US 12,033,081 B2
Systems and methods for virtual and augmented reality
Paul-Edouard Sarlin, Zurich (CH); Daniel DeTone, San Francisco, CA (US); Tomasz Jan Malisiewicz, Mountain View, CA (US); and Andrew Rabinovich, San Francisco, CA (US)
Assigned to Magic Leap, Inc.
Filed by Magic Leap, Inc., Plantation, FL (US)
Filed on Nov. 13, 2020, as Appl. No. 17/098,043.
Claims priority of provisional application 62/935,597, filed on Nov. 14, 2019.
Prior Publication US 2021/0150252 A1, May 20, 2021
Int. Cl. G06N 3/084 (2023.01); G06F 18/22 (2023.01); G06N 3/04 (2023.01); G06N 3/08 (2023.01); G06V 10/75 (2022.01); G06V 10/82 (2022.01); G06V 20/00 (2022.01); G06V 30/196 (2022.01)
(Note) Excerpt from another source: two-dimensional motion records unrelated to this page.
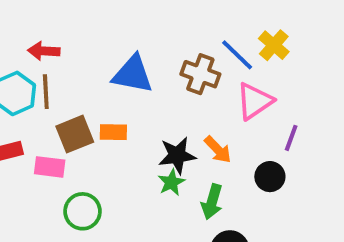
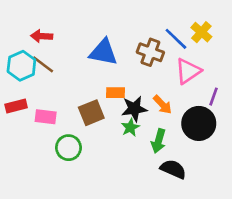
brown line: (46, 92) -> (43, 64), turned -50
orange rectangle: (113, 132) -> (115, 93), moved
brown square: (75, 134) -> (91, 113), moved
black circle: (270, 177) -> (199, 123), size x1.6

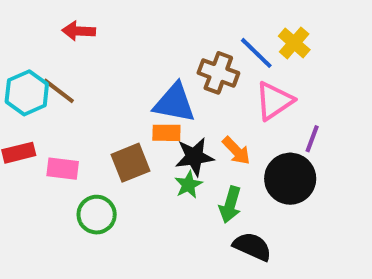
red arrow: (42, 36) -> (79, 31), moved
blue triangle: (103, 52) -> (174, 103), moved

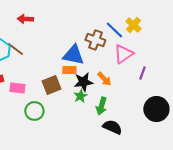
black circle: (290, 179) -> (156, 109), moved

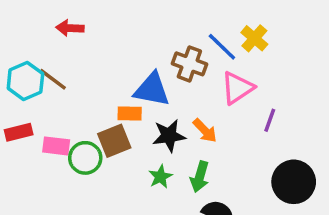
orange rectangle: (69, 70) -> (130, 113), moved
green star: (80, 96) -> (160, 177), moved
green circle: (34, 111) -> (85, 158), moved

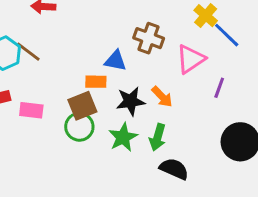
blue line: (222, 47) -> (227, 35), moved
blue triangle: (152, 90) -> (115, 61), size x0.7
green circle: (85, 158) -> (79, 127), moved
green star: (160, 177) -> (123, 137), size x1.4

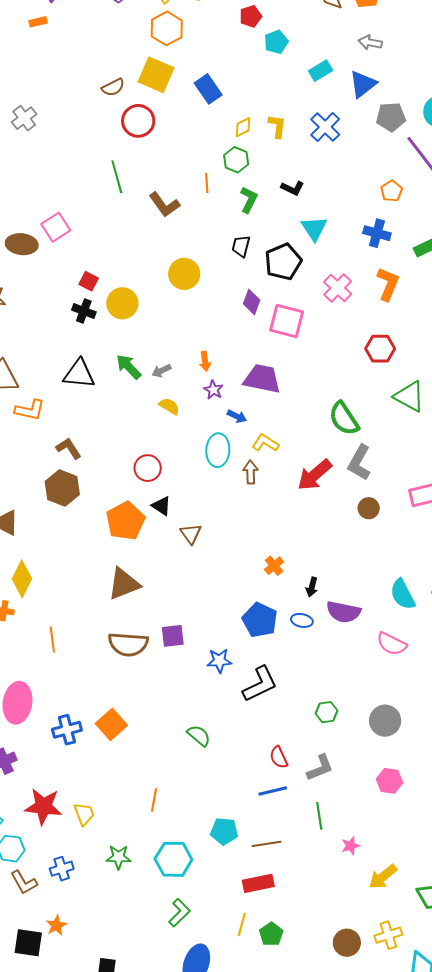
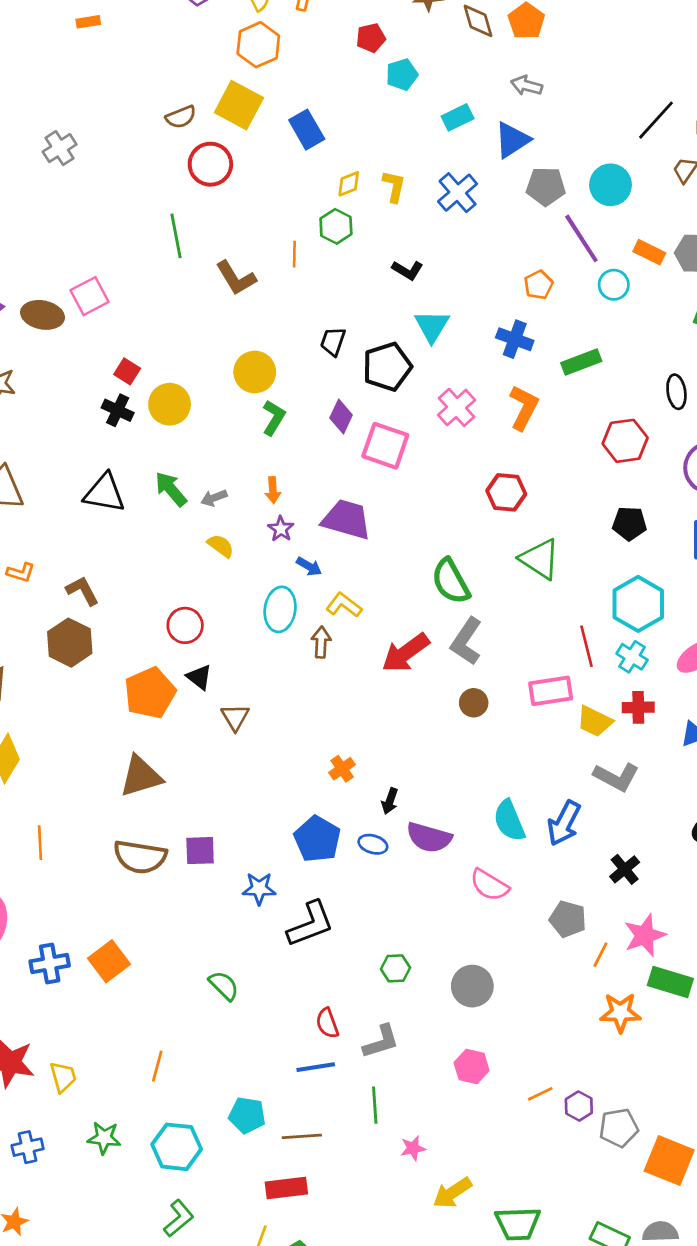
green L-shape: (249, 200) -> (274, 418), moved
orange L-shape: (30, 410) -> (21, 572), moved, size x0.7

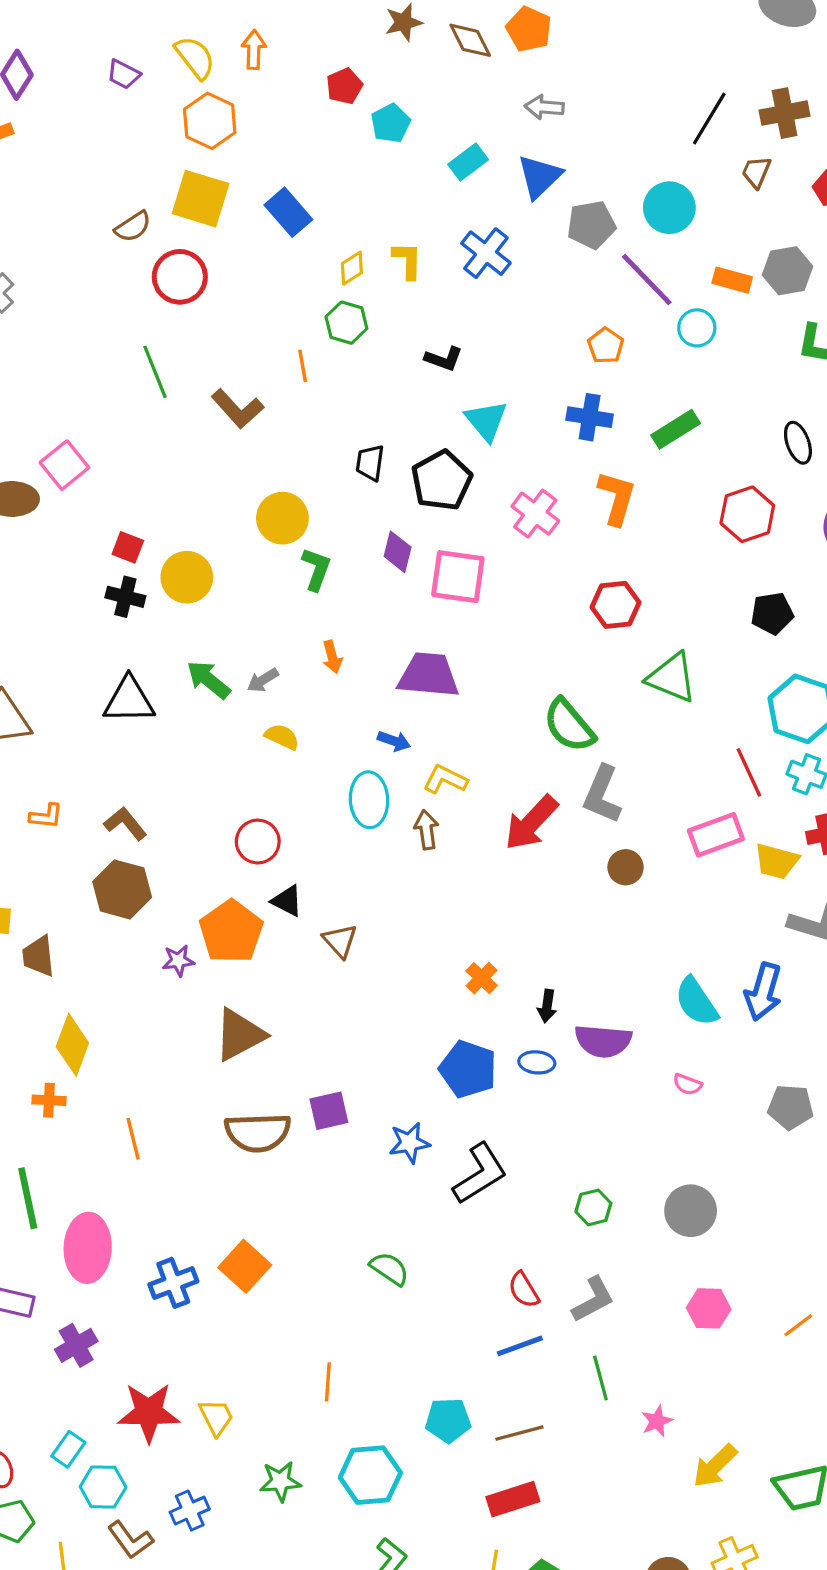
purple star: (281, 529) -> (178, 961), moved, turned -30
pink semicircle: (489, 885) -> (687, 1084), size x0.6

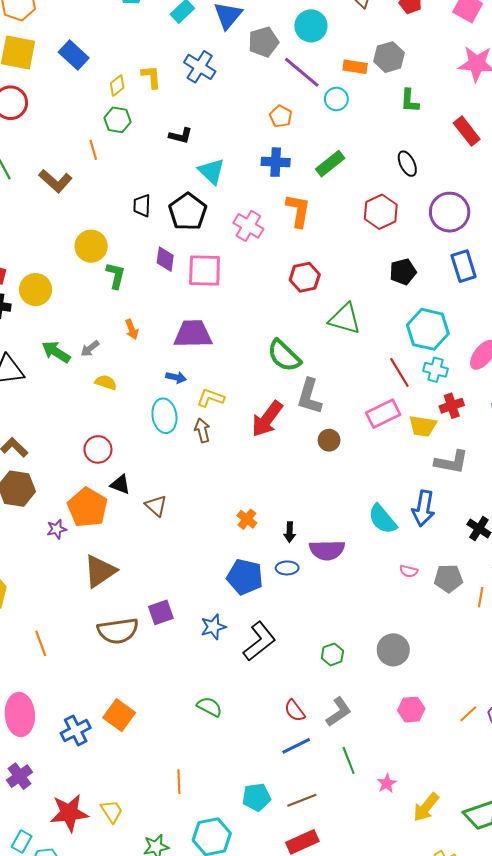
pink semicircle: (687, 1084) -> (409, 571), moved

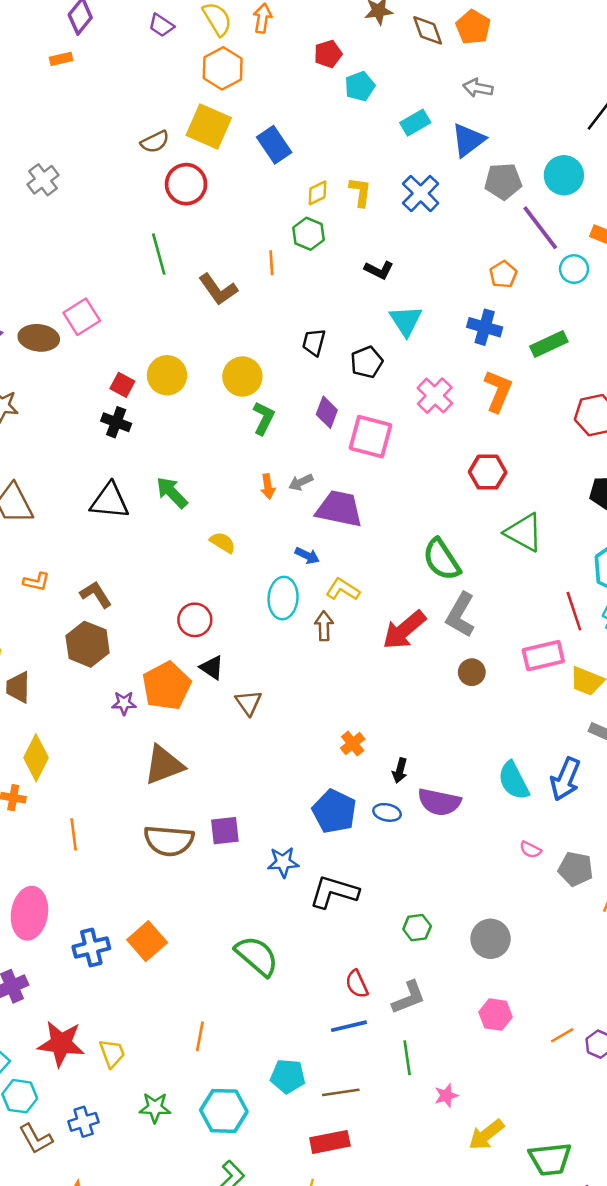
black pentagon: (188, 212) -> (367, 362), size x0.7
yellow circle: (36, 290) -> (167, 375), moved
gray arrow: (90, 349) -> (301, 482), moved
black L-shape: (259, 641) -> (334, 892), turned -138
green semicircle: (209, 707) -> (257, 956), size x1.5

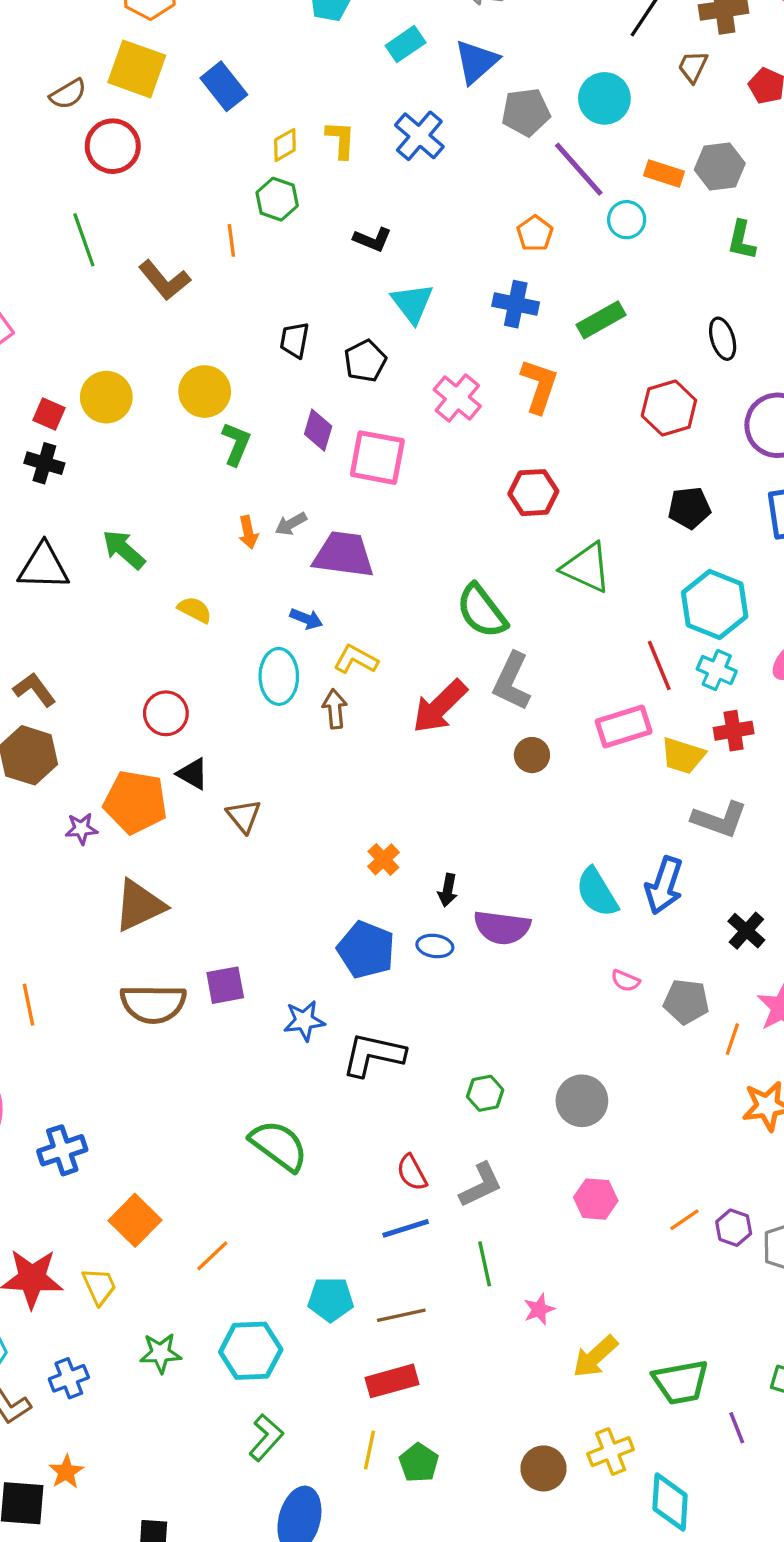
orange pentagon: (167, 686) -> (135, 802), turned -30
orange square: (147, 941) -> (135, 1220), moved
orange line: (200, 1036) -> (212, 1256), turned 40

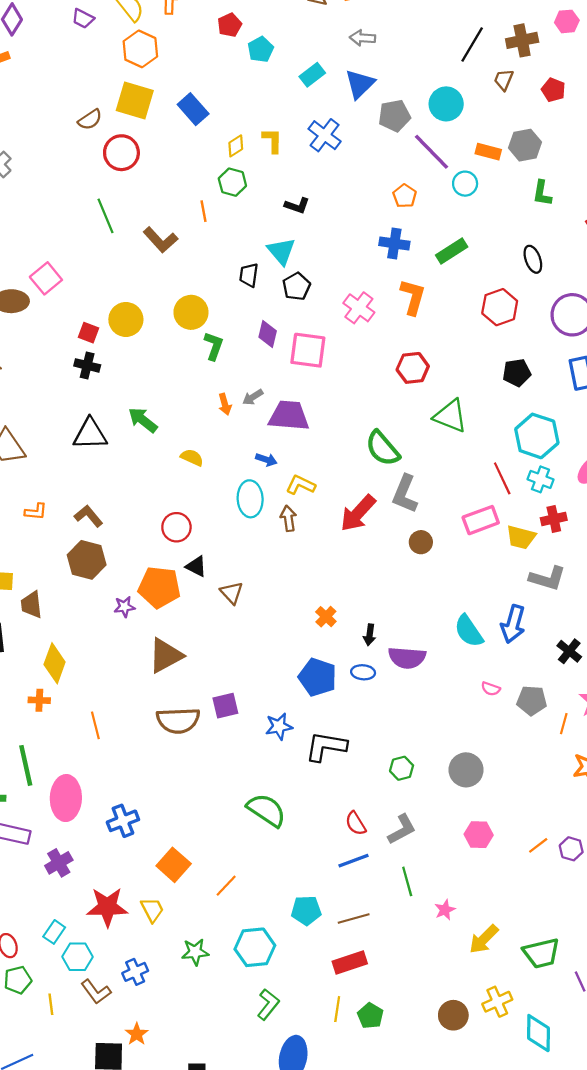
cyan triangle: (412, 303) -> (281, 251), moved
CPC G06N 3/084 (2013.01) [G06F 18/22 (2023.01); G06N 3/04 (2013.01); G06N 3/08 (2013.01); G06V 10/757 (2022.01); G06V 10/82 (2022.01); G06V 20/36 (2022.01); G06V 30/1988 (2022.01)] 16 Claims
OG exemplary drawing
 
1. A computer system comprising:
a computer-readable medium;
a processor connected to the computer-readable medium; and
a set of instructions on the computer-readable medium, including:
a deep middle-end matcher architecture that includes:
an attentional graph neural network having:
a keypoint encoder to map keypoint positions p and their visual descriptors d into a single vector; and
alternating self-attention and cross-attention layers that, based on the vector, repeated L times to create representations f; and
an optimal matching layer that creates an M by N score matrix from the representations f and finds an optimal partial assignment based on the M by N score matrix,
where:
p are keypoint positions,
d are descriptors,
L are a plurality of times,
f are representations,
M by N is a score matrix with a length M and a width N.